On 19.04.19 23:21, Daniel Colascione wrote:
EPOLLIN on a pidfd could very well mean that data can be read via a read() on the pidfd *other* than the exit status. The read could e.g. give you a lean struct that indicates the type of state transition: NOTIFY_EXIT, NOTIFY_EXEC, etc.. This way we are not bound to a specific poll event indicating a specific state. Though there's a case to be made that EPOLLHUP could indicate process exit and EPOLLIN a state change + read().
And do you imagine making read() destructive? Does that read() then reset the POLLIN state? You're essentially proposing that a pidfd provide an "event stream" interface, delivering notifications packets that indicate state changes like "process exited" or "process stopped" or "process execed". While this sort of interface is powerful and has some nice properties that tools like debuggers and daemon monitors might want to use, I think it's too complicated and error prone for the overwhelmingly common case of wanting to monitor process lifetime.

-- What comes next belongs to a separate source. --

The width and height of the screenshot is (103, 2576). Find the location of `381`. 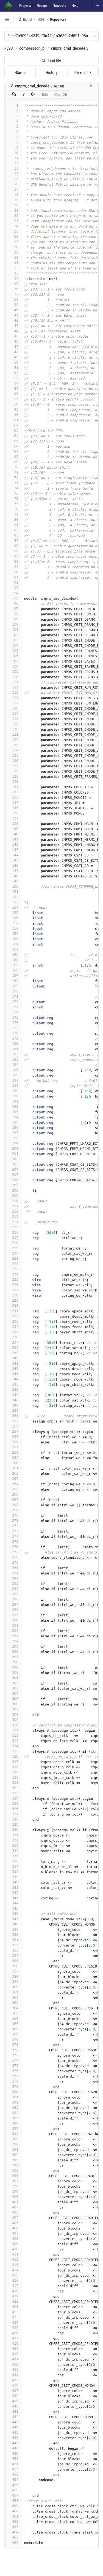

381 is located at coordinates (12, 2097).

I don't think it's so complicated. read() + comparing a few bits (eg. strncmp(), if the packets are strings) really isn't a big deal.
Actually, I proposed quite the same (before I read this mail).
I like Linus' idea of just making waitid(2) (not waitpid(2), as I mistakenly mentioned earlier) on a pidfd act *exactly* like a waitid(2) on the corresponding process and making POLLIN just mean "waitid will succeed". It's a nice simple model that's easy to reason about and that makes it easy to port existing code to pidfds.
Okay, that's probably a good starting point. We could add more sophisticated monitoring later.